As Memorial Day approaches and signifies our national remembrance of our military heroes, let us not forget Saturday, May 22 was another special and somber day at the Port of Brownsville.
Sometimes overlooked, National Maritime Day is our annual remembrance to honor the sacrifices of thousands of U.S. merchant mariners who gave their lives serving our country at sea, as well as to recognize the service of merchant mariners today and throughout our history.
Established by a joint Resolution of Congress and by Proclamation of the President of the United States in 1933, National Maritime Day sets aside May 22nd each year – marking the departure of the first transoceanic voyage from the United States to Europe under steam power in 1819 – to remember the thousands of U.S. merchant mariners who lost the lives serving aboard American-flagged merchant ships.
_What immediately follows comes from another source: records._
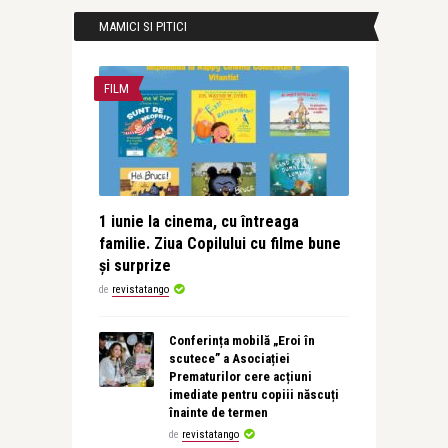
MAMICI SI PITICI
FILM
1 iunie la cinema, cu întreaga
familie. Ziua Copilului cu filme bune
și surprize
de
revistatango
Conferința mobilă „Eroi în
scutece” a Asociației
Prematurilor cere acțiuni
imediate pentru copiii născuți
înainte de termen
de
revistatango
Thousands of women and men lost their lives in peacetime and in war supplying the needs of our troops deployed around the globe, often in hostile areas and almost always under-appreciated for their sacrifices.
“In Peace and War”
The merchant marine flag proudly declares “In Peace and War.” Throughout our history, merchant mariners have served during every conflict – Korea, Vietnam, Gulf War and others, often at great peril to themselves. More than 8,600 merchant mariners died in World War I and World War II, which records show is the highest rate of casualties of any military branch, while many others were severely injured or taken as prisoners of war. After the 9/11 attacks on our country, it was U.S. merchant mariners who quickly rushed critical food, first aid and other supplies to those families trapped in Lower Manhattan.
In peacetime, merchant mariners continue serving their role in ensuring our forces have food, supplies and medicines to serve humanitarian missions around the world. They are the lifeline for communities ravaged by earthquakes, hurricanes and other natural disasters, delivering food, medicines, clothing and supplies to care for victims today, as well as the generators, water pumps and other infrastructure to rebuild destroyed neighborhoods. Through their efforts, lives are saved, families can begin rebuilding out of the rubble, and hope shines in the darkness.
Today, merchant mariners are instrumental in ensuring that goods are available as our world emerges from the global COVID-19 pandemic. They are working to sustain the movement of essential goods to medical professionals, manufacturing plants, business and our communities. Despite the challenges we are facing in our national supply chain, the maritime workforce continues to be a vital part of our nation’s recovery.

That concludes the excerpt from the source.